* Dataset content

+++

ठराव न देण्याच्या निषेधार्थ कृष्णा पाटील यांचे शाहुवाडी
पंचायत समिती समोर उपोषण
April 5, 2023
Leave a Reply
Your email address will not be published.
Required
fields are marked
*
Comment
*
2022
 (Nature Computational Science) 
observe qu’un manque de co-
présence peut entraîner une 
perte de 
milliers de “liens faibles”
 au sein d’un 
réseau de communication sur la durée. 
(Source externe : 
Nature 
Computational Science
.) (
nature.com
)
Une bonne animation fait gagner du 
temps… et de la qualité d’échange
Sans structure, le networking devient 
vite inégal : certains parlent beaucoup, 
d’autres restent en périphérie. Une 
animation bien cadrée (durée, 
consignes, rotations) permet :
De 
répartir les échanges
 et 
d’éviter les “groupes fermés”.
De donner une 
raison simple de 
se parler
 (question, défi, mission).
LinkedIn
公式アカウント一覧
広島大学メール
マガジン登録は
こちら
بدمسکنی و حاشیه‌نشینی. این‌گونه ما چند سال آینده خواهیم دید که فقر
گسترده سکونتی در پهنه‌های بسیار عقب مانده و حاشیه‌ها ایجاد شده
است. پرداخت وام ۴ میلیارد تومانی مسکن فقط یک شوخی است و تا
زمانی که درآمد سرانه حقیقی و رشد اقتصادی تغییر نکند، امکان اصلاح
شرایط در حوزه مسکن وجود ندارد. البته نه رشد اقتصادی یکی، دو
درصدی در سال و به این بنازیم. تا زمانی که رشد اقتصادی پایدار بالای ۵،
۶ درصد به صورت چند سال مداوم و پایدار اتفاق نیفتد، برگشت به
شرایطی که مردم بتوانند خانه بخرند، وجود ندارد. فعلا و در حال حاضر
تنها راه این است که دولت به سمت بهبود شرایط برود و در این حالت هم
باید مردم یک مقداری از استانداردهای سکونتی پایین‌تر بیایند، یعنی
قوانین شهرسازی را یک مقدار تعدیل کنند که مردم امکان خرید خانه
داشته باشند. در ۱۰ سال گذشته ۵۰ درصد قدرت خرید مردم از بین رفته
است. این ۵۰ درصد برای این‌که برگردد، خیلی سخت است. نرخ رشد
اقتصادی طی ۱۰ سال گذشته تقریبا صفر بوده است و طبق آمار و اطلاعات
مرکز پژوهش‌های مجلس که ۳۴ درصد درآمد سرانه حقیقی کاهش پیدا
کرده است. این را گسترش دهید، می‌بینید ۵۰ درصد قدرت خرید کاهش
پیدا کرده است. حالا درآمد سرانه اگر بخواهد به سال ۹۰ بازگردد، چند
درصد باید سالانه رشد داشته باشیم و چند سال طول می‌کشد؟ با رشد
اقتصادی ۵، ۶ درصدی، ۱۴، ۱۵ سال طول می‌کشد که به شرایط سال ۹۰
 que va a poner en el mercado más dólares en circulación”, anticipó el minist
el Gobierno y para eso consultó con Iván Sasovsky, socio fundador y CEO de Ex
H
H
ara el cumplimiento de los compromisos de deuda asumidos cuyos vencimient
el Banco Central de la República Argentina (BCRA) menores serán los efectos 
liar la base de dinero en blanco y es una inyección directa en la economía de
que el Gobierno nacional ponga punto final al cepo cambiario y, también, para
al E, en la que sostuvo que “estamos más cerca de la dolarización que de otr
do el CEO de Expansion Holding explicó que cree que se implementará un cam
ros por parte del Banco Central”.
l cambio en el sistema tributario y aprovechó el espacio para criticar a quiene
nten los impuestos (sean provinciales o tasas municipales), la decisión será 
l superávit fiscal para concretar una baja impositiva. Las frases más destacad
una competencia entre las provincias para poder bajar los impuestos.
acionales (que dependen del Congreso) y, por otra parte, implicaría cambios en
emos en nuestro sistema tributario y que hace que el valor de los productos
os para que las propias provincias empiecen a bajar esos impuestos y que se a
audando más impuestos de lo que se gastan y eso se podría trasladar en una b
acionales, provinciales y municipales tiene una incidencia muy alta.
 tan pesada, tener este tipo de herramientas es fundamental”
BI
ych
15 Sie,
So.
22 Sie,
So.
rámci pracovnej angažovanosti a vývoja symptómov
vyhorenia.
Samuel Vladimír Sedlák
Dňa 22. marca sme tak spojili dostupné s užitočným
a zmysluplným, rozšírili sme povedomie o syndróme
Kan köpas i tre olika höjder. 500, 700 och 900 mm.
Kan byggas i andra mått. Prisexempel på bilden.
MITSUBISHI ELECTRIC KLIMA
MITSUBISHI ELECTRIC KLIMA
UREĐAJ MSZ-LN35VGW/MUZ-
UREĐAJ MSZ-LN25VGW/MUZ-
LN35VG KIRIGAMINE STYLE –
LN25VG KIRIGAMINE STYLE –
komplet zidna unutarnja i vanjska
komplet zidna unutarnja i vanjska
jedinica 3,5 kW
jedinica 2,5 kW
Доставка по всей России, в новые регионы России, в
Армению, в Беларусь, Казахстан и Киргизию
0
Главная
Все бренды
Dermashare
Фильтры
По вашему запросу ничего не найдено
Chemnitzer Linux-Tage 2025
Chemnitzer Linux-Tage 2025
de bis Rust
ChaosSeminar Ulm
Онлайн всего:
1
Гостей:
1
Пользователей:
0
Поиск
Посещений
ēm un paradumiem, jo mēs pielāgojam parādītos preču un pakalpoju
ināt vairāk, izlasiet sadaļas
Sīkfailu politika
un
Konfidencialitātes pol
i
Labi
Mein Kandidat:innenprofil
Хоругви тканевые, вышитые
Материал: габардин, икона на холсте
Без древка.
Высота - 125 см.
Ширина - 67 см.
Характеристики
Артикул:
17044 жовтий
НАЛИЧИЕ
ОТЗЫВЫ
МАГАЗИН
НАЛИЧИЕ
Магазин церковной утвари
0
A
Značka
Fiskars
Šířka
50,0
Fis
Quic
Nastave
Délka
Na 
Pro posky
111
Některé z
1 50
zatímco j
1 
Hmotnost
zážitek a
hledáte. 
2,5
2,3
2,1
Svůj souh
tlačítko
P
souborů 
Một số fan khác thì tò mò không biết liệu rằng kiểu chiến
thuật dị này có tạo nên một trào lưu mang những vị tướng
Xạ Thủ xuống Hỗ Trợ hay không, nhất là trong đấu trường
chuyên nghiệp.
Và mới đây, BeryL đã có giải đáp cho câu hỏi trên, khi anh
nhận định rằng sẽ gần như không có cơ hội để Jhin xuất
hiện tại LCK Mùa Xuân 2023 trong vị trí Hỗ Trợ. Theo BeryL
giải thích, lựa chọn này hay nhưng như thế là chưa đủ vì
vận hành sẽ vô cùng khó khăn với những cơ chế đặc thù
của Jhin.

+++

* What needs to be done
All entries shown above should be duplicated without a single difference.

* Answer box
ठराव न देण्याच्या निषेधार्थ कृष्णा पाटील यांचे शाहुवाडी
पंचायत समिती समोर उपोषण
April 5, 2023
Leave a Reply
Your email address will not be published.
Required
fields are marked
*
Comment
*
2022
 (Nature Computational Science) 
observe qu’un manque de co-
présence peut entraîner une 
perte de 
milliers de “liens faibles”
 au sein d’un 
réseau de communication sur la durée. 
(Source externe : 
Nature 
Computational Science
.) (
nature.com
)
Une bonne animation fait gagner du 
temps… et de la qualité d’échange
Sans structure, le networking devient 
vite inégal : certains parlent beaucoup, 
d’autres restent en périphérie. Une 
animation bien cadrée (durée, 
consignes, rotations) permet :
De 
répartir les échanges
 et 
d’éviter les “groupes fermés”.
De donner une 
raison simple de 
se parler
 (question, défi, mission).
LinkedIn
公式アカウント一覧
広島大学メール
マガジン登録は
こちら
بدمسکنی و حاشیه‌نشینی. این‌گونه ما چند سال آینده خواهیم دید که فقر
گسترده سکونتی در پهنه‌های بسیار عقب مانده و حاشیه‌ها ایجاد شده
است. پرداخت وام ۴ میلیارد تومانی مسکن فقط یک شوخی است و تا
زمانی که درآمد سرانه حقیقی و رشد اقتصادی تغییر نکند، امکان اصلاح
شرایط در حوزه مسکن وجود ندارد. البته نه رشد اقتصادی یکی، دو
درصدی در سال و به این بنازیم. تا زمانی که رشد اقتصادی پایدار بالای ۵،
۶ درصد به صورت چند سال مداوم و پایدار اتفاق نیفتد، برگشت به
شرایطی که مردم بتوانند خانه بخرند، وجود ندارد. فعلا و در حال حاضر
تنها راه این است که دولت به سمت بهبود شرایط برود و در این حالت هم
باید مردم یک مقداری از استانداردهای سکونتی پایین‌تر بیایند، یعنی
قوانین شهرسازی را یک مقدار تعدیل کنند که مردم امکان خرید خانه
داشته باشند. در ۱۰ سال گذشته ۵۰ درصد قدرت خرید مردم از بین رفته
است. این ۵۰ درصد برای این‌که برگردد، خیلی سخت است. نرخ رشد
اقتصادی طی ۱۰ سال گذشته تقریبا صفر بوده است و طبق آمار و اطلاعات
مرکز پژوهش‌های مجلس که ۳۴ درصد درآمد سرانه حقیقی کاهش پیدا
کرده است. این را گسترش دهید، می‌بینید ۵۰ درصد قدرت خرید کاهش
پیدا کرده است. حالا درآمد سرانه اگر بخواهد به سال ۹۰ بازگردد، چند
درصد باید سالانه رشد داشته باشیم و چند سال طول می‌کشد؟ با رشد
اقتصادی ۵، ۶ درصدی، ۱۴، ۱۵ سال طول می‌کشد که به شرایط سال ۹۰
 que va a poner en el mercado más dólares en circulación”, anticipó el minist
el Gobierno y para eso consultó con Iván Sasovsky, socio fundador y CEO de Ex
H
H
ara el cumplimiento de los compromisos de deuda asumidos cuyos vencimient
el Banco Central de la República Argentina (BCRA) menores serán los efectos 
liar la base de dinero en blanco y es una inyección directa en la economía de
que el Gobierno nacional ponga punto final al cepo cambiario y, también, para
al E, en la que sostuvo que “estamos más cerca de la dolarización que de otr
do el CEO de Expansion Holding explicó que cree que se implementará un cam
ros por parte del Banco Central”.
l cambio en el sistema tributario y aprovechó el espacio para criticar a quiene
nten los impuestos (sean provinciales o tasas municipales), la decisión será 
l superávit fiscal para concretar una baja impositiva. Las frases más destacad
una competencia entre las provincias para poder bajar los impuestos.
acionales (que dependen del Congreso) y, por otra parte, implicaría cambios en
emos en nuestro sistema tributario y que hace que el valor de los productos
os para que las propias provincias empiecen a bajar esos impuestos y que se a
audando más impuestos de lo que se gastan y eso se podría trasladar en una b
acionales, provinciales y municipales tiene una incidencia muy alta.
 tan pesada, tener este tipo de herramientas es fundamental”
BI
ych
15 Sie,
So.
22 Sie,
So.
rámci pracovnej angažovanosti a vývoja symptómov
vyhorenia.
Samuel Vladimír Sedlák
Dňa 22. marca sme tak spojili dostupné s užitočným
a zmysluplným, rozšírili sme povedomie o syndróme
Kan köpas i tre olika höjder. 500, 700 och 900 mm.
Kan byggas i andra mått. Prisexempel på bilden.
MITSUBISHI ELECTRIC KLIMA
MITSUBISHI ELECTRIC KLIMA
UREĐAJ MSZ-LN35VGW/MUZ-
UREĐAJ MSZ-LN25VGW/MUZ-
LN35VG KIRIGAMINE STYLE –
LN25VG KIRIGAMINE STYLE –
komplet zidna unutarnja i vanjska
komplet zidna unutarnja i vanjska
jedinica 3,5 kW
jedinica 2,5 kW
Доставка по всей России, в новые регионы России, в
Армению, в Беларусь, Казахстан и Киргизию
0
Главная
Все бренды
Dermashare
Фильтры
По вашему запросу ничего не найдено
Chemnitzer Linux-Tage 2025
Chemnitzer Linux-Tage 2025
de bis Rust
ChaosSeminar Ulm
Онлайн всего:
1
Гостей:
1
Пользователей:
0
Поиск
Посещений
ēm un paradumiem, jo mēs pielāgojam parādītos preču un pakalpoju
ināt vairāk, izlasiet sadaļas
Sīkfailu politika
un
Konfidencialitātes pol
i
Labi
Mein Kandidat:innenprofil
Хоругви тканевые, вышитые
Материал: габардин, икона на холсте
Без древка.
Высота - 125 см.
Ширина - 67 см.
Характеристики
Артикул:
17044 жовтий
НАЛИЧИЕ
ОТЗЫВЫ
МАГАЗИН
НАЛИЧИЕ
Магазин церковной утвари
0
A
Značka
Fiskars
Šířka
50,0
Fis
Quic
Nastave
Délka
Na 
Pro posky
111
Některé z
1 50
zatímco j
1 
Hmotnost
zážitek a
hledáte. 
2,5
2,3
2,1
Svůj souh
tlačítko
P
souborů 
Một số fan khác thì tò mò không biết liệu rằng kiểu chiến
thuật dị này có tạo nên một trào lưu mang những vị tướng
Xạ Thủ xuống Hỗ Trợ hay không, nhất là trong đấu trường
chuyên nghiệp.
Và mới đây, BeryL đã có giải đáp cho câu hỏi trên, khi anh
nhận định rằng sẽ gần như không có cơ hội để Jhin xuất
hiện tại LCK Mùa Xuân 2023 trong vị trí Hỗ Trợ. Theo BeryL
giải thích, lựa chọn này hay nhưng như thế là chưa đủ vì
vận hành sẽ vô cùng khó khăn với những cơ chế đặc thù
của Jhin.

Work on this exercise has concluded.